Research Hub Question: Can Globalisation Benefit All?
Research Hub Leader: Prof Stephen Kinsella
Application Deadline: 1st August 2018
Submit Application to: Richard Arnold (firstname.lastname@example.org)
Criteria for Research Funding
The Globalisation Hub of Rebuilding Macroeconomics (RM) is looking to fund pilot research projects that address the over-arching question of ‘Can Globalisation Benefit All?’
In a workshop held in May 2018, we discussed the changing role of the major institutions of globalisation in a multi-polar world. We brought together a diverse group of academics and policymakers to approach this topic through different scholarly lenses. A background note, summary and presentation videos from the workshop are all available here. This meeting helped to frame the first set of pilot research projects that we are looking to support.
Macroeconomic models often introduce an overseas sector by differentiating between currencies, assuming barriers to the cross-border movement of goods and services (non-traded) and labour and perhaps capital flows and even different commercial policy choices such as tariffs. These are essentially transaction costs and so in most cases, removing such barriers leads to higher social welfare. This has provided some justification for the presumption that ever greater economic integration, or ‘hyper-globalisation’ over the last three decades, implies higher standards of living.
However, this approach ignores the fact that most of these boundaries or constraints are in fact policy choices.
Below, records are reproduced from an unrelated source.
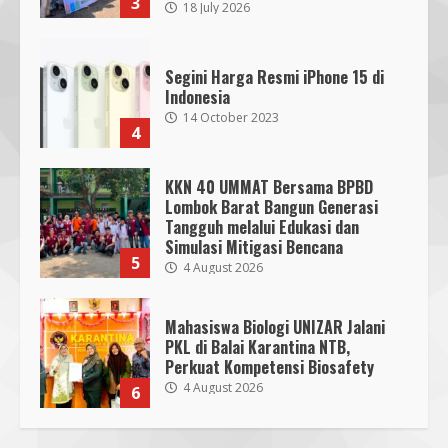
3
18 July 2026
Segini Harga Resmi iPhone 15 di
Indonesia
14 October 2023
4
KKN 40 UMMAT Bersama BPBD
Lombok Barat Bangun Generasi
Tangguh melalui Edukasi dan
SMPN 7 Mataram Menerapkan
Simulasi Mitigasi Bencana
Project Based Learning pada
5
4 August 2026
Outing Class ke Destinasi Wisata
Khusus di Lombok
3
29 October 2023
Mahasiswa Biologi UNIZAR Jalani
PKL di Balai Karantina NTB,
Perkuat Kompetensi Biosafety
Dugaan Penyerobotan Tanah Wakaf
4 August 2026
6
di Praya, Kawal NTB: Sertifikat Hak
Pakai Diterbitkan Secara Ceroboh!
5 August 2025
4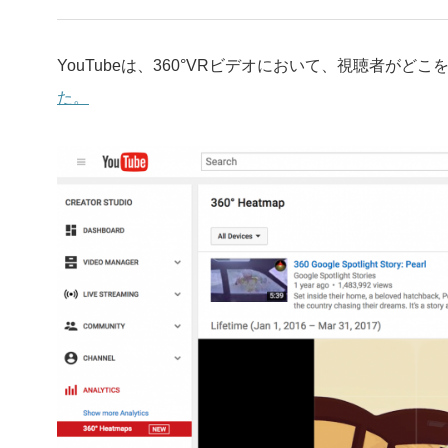
YouTubeは、360°VRビデオにおいて、視聴者が
た。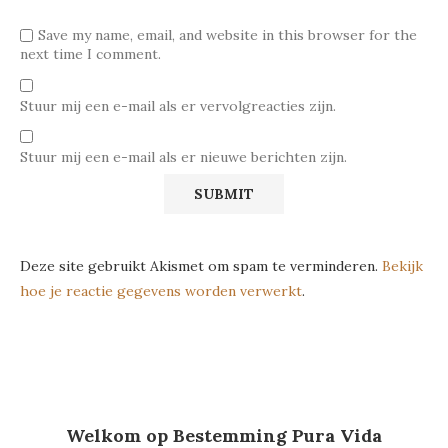
Save my name, email, and website in this browser for the
next time I comment.
Stuur mij een e-mail als er vervolgreacties zijn.
Stuur mij een e-mail als er nieuwe berichten zijn.
Deze site gebruikt Akismet om spam te verminderen.
Bekijk
hoe je reactie gegevens worden verwerkt
.
Welkom op Bestemming Pura Vida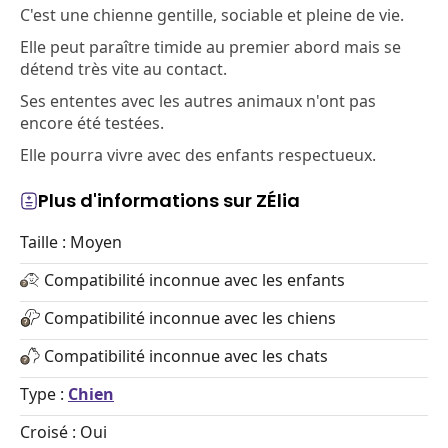
C'est une chienne gentille, sociable et pleine de vie.
Elle peut paraître timide au premier abord mais se
détend très vite au contact.
Ses ententes avec les autres animaux n'ont pas
encore été testées.
Elle pourra vivre avec des enfants respectueux.
Plus d'informations sur ZÉlia
Taille : Moyen
Compatibilité inconnue avec les enfants
Compatibilité inconnue avec les chiens
Compatibilité inconnue avec les chats
Type :
Chien
Croisé : Oui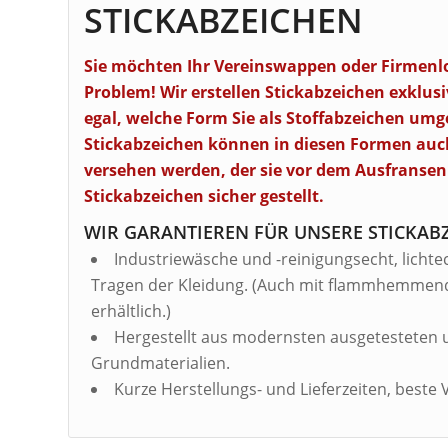
STICKABZEICHEN
Sie möchten Ihr Vereinswappen oder Firmenlo
Problem! Wir erstellen Stickabzeichen exklusiv
egal, welche Form Sie als Stoffabzeichen um
Stickabzeichen können in diesen Formen auc
versehen werden, der sie vor dem Ausfransen s
Stickabzeichen sicher gestellt.
WIR GARANTIEREN FÜR UNSERE STICKAB
Industriewäsche und -reinigungsecht, lichte
Tragen der Kleidung. (Auch mit flammhemmend
erhältlich.)
Hergestellt aus modernsten ausgetesteten 
Grundmaterialien.
Kurze Herstellungs- und Lieferzeiten, beste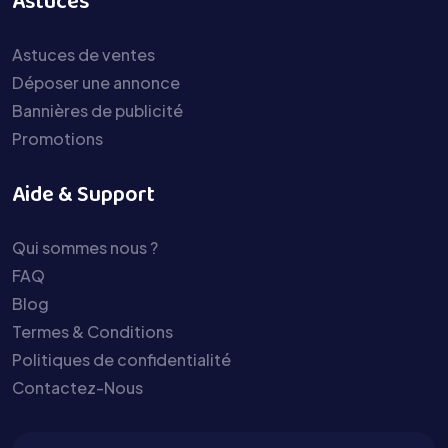
Astuces
Astuces de ventes
Déposer une annonce
Bannières de publicité
Promotions
Aide & Support
Qui sommes nous ?
FAQ
Blog
Termes & Conditions
Politiques de confidentialité
Contactez-Nous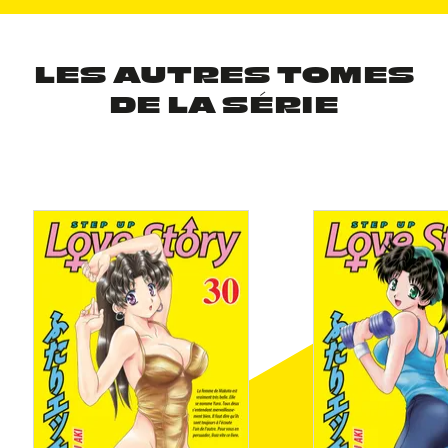
LES AUTRES TOMES
DE LA SÉRIE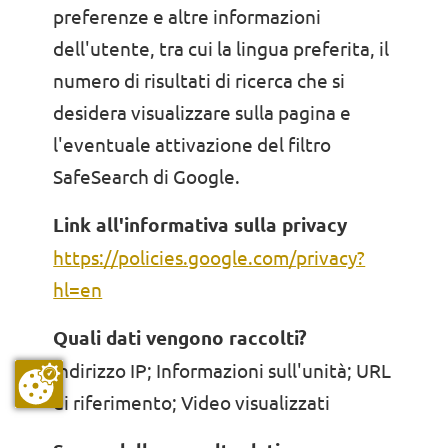
preferenze e altre informazioni
dell'utente, tra cui la lingua preferita, il
numero di risultati di ricerca che si
desidera visualizzare sulla pagina e
l'eventuale attivazione del filtro
SafeSearch di Google.
Link all'informativa sulla privacy
https://policies.google.com/privacy?
hl=en
Quali dati vengono raccolti?
Indirizzo IP; Informazioni sull'unità; URL
di riferimento; Video visualizzati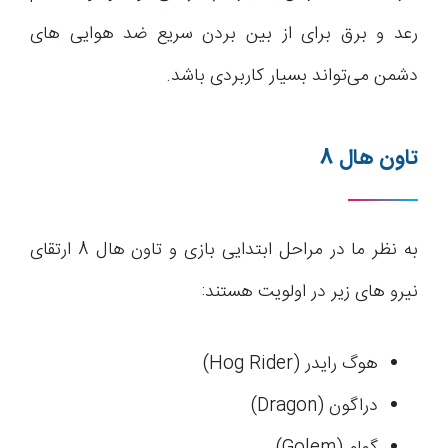
رعد و برق برای از بین بردن سریع ضد هوایی های
دشمن می‌تواند بسیار کاربردی باشد.
تاون هال 8
به نظر ما در مراحل ابتدایی بازی و تاون هال 8 ارتقای
نیرو های زیر در اولویت هستند:
هوگ رایدر (Hog Rider)
دراگون (Dragon)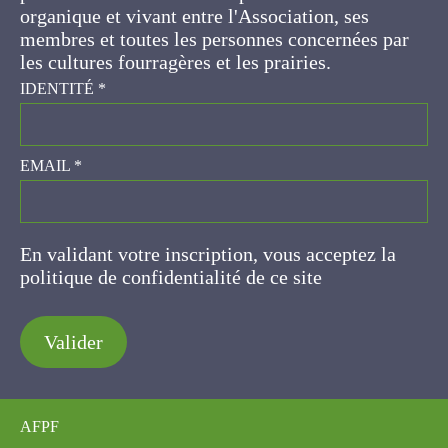
ses membres et toutes les personnes
concernées par les cultures fourragères et les
prairies.
IDENTITÉ
*
EMAIL
*
En validant votre inscription, vous acceptez la
politique de confidentialité de ce site
Valider
AFPF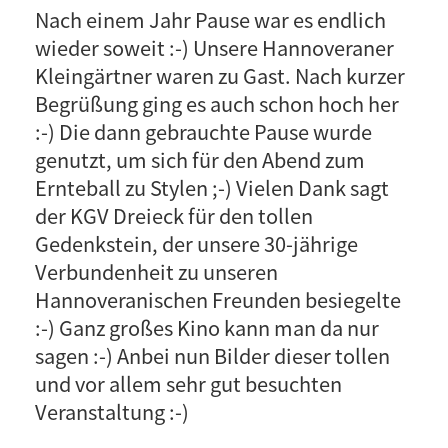
Nach einem Jahr Pause war es endlich
wieder soweit :-) Unsere Hannoveraner
Kleingärtner waren zu Gast. Nach kurzer
Begrüßung ging es auch schon hoch her
:-) Die dann gebrauchte Pause wurde
genutzt, um sich für den Abend zum
Ernteball zu Stylen ;-) Vielen Dank sagt
der KGV Dreieck für den tollen
Gedenkstein, der unsere 30-jährige
Verbundenheit zu unseren
Hannoveranischen Freunden besiegelte
:-) Ganz großes Kino kann man da nur
sagen :-) Anbei nun Bilder dieser tollen
und vor allem sehr gut besuchten
Veranstaltung :-)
It ignores the reasons, or motivations, for why they even exist in the first place. Only when one considers that they are a policy choice can there be any benefit to stopping short of full economic integration. We would like to consider what these motivations may be, why do limits to complete integration emerge and what might be the policy trade-offs involved. This may include what anxieties emerge from integration and what might be an appropriate compensation to enable support for greater integration.
Some control over economic activity is necessarily coordinated at international fora. Yet many controls on activity, such a taxation, regulation and even monetary and financial policy have, most of the time, been the domain of the nation-state. Economic integration blurs these distinctions. Moreover, nation-states differ enormously in size and power their ability to influence the international agenda. This suggests a richer analysis to capture some of the rationale and realities of globalisation.
We are looking for research proposals which look at the motivations for policy frameworks which retain control at the nation-state and which are shared on a global basis. We are looking for research which asks why limits to globalisation emerge, and where these limits are placed upon societies, what their effects are. This research can be historical in its focus, but must directly inform the world we live in today.